Resistivity, Hall coefficient, and magnetoresistance were studied for n‐ and p‐type GaSb. The infrared absorption edge was investigated using relatively pure p‐type, degenerate n‐type, and compensated samples. Infrared absorption of carriers and the effect of carriers on the reflectivity were studied. The magnetoresistance as a function of Hall coefficient for n‐type samples at 4.2°K gave clear evidence for a second energy minimum lying above the edge of the conduction band; the energy separation is equal to the Fermi energy for a Hall coefficient of 5 cm³/coulomb. The shift of absorption edge in n‐type samples showed that the conduction band has a single valley at the edge, with a density‐of‐state mass m_d1=0.052 m.
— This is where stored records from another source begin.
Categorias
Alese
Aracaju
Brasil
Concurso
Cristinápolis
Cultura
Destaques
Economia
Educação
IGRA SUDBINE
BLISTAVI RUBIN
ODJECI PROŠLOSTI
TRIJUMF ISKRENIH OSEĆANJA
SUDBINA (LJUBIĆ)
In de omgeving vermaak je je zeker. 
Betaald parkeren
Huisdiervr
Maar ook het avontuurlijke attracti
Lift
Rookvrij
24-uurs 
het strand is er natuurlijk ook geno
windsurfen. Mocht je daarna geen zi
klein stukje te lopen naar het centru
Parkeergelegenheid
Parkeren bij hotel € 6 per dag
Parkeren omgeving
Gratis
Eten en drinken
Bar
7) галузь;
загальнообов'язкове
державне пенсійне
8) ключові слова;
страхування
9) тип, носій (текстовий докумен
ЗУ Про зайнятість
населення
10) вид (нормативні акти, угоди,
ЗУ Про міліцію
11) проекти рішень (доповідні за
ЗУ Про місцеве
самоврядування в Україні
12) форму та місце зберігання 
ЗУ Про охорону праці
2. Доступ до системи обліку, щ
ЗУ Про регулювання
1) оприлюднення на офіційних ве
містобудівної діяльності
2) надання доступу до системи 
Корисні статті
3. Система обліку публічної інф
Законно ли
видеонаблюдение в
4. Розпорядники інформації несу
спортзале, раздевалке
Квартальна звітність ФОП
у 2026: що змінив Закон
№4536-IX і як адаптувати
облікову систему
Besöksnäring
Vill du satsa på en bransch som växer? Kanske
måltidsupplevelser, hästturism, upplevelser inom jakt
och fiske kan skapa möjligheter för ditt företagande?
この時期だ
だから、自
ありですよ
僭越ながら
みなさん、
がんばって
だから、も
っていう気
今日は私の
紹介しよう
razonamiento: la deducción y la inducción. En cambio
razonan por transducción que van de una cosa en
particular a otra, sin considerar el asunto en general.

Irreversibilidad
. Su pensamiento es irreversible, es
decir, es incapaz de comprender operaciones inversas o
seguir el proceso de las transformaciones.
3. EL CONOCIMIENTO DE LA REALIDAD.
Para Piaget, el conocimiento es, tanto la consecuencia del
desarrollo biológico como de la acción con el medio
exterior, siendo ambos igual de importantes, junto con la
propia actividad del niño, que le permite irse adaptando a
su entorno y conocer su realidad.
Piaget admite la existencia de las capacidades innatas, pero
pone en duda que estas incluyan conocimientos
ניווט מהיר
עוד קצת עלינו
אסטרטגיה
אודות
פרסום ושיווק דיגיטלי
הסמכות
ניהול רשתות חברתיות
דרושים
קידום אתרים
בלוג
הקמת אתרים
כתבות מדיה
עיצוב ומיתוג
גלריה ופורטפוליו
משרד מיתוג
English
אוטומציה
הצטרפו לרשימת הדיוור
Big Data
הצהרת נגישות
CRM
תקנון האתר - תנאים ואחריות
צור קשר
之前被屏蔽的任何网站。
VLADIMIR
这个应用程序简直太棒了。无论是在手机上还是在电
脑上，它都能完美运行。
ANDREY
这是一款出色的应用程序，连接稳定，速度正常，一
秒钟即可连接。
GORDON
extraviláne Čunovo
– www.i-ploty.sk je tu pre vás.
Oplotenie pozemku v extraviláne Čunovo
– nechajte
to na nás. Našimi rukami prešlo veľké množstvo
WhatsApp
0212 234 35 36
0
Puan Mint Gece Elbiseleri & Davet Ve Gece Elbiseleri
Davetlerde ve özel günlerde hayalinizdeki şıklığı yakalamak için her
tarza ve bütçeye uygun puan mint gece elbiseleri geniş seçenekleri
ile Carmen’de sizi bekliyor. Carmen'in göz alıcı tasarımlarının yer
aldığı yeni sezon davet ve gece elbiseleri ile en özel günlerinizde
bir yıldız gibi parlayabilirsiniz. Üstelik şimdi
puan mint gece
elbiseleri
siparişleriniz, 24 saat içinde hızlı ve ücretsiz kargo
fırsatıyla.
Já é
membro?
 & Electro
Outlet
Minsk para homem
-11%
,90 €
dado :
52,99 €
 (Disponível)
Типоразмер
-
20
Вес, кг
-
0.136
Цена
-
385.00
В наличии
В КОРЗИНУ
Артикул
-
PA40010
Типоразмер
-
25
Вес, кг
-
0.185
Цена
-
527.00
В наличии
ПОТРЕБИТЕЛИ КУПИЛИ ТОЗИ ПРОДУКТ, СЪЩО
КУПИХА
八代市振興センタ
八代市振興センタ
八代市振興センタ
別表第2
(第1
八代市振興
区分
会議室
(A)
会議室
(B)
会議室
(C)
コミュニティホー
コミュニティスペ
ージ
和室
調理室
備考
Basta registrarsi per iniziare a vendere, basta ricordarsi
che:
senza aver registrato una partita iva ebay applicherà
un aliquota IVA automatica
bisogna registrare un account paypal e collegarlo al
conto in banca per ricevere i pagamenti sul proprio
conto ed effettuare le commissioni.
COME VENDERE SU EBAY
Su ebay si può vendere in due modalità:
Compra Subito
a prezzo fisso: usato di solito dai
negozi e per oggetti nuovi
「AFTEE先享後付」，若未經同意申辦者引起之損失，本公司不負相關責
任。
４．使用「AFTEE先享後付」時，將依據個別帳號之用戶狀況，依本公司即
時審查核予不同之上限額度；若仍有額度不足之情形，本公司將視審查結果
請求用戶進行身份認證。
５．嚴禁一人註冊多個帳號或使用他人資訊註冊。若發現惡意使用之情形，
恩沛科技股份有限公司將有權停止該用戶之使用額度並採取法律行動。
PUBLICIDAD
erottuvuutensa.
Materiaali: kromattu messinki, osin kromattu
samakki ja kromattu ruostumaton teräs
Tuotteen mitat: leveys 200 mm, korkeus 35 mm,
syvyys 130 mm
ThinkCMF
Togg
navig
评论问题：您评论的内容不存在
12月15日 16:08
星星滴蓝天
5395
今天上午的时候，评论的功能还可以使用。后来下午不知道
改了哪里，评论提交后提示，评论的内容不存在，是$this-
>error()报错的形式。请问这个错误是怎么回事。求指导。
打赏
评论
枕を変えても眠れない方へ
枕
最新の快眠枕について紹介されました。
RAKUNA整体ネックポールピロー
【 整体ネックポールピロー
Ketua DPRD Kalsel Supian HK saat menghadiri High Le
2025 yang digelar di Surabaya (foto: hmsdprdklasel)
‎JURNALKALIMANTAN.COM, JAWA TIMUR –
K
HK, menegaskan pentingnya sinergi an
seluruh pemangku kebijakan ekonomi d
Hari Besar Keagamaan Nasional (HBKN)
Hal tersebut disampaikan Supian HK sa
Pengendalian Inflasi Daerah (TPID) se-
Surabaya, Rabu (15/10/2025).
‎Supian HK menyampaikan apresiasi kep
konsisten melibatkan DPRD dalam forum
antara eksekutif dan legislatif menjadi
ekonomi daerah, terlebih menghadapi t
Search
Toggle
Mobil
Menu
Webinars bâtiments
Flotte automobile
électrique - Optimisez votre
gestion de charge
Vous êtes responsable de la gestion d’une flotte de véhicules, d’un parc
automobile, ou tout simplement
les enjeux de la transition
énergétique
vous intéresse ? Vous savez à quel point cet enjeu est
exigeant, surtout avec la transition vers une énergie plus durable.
By combining the results on the edge shift, magnetoresistance, and Hall coefficient, it was possible to deduce: the density‐of‐states mass ratio m_d2/m_d1=17.3, the mobility ratio μ₂/μ₁=0.06, and the energy separation Δ=0.08 ev between the two sets of valleys at 4.2°K. Anisotropy of magnetoresistance, observed at 300°K, showed that the higher valleys are situated along (111) directions. The infrared reflectivity of n‐type samples can be used to deduce the anisotropy of the higher valleys; tentative estimates were obtained. Infrared reflectivity gave an estimate of 0.23 m for the effective mass of holes. The variation of Hall coefficient and transverse magnetoresistance with magnetic field and the infrared absorption spectrum of holes showed the presence of two types of holes. Appreciable anisotropy of magnetoresistance was observed in a p‐type sample, indicating that the heavy hole band is not isotropic; this was confirmed by the infrared absorption spectrum of holes. The results on the absorption edge in various samples seemed to indicate that the maximum of the valence band is not at k=0. However, it appears likely that transitions from impurity states near the valence band produced absorption beyond the threshold of direct transitions.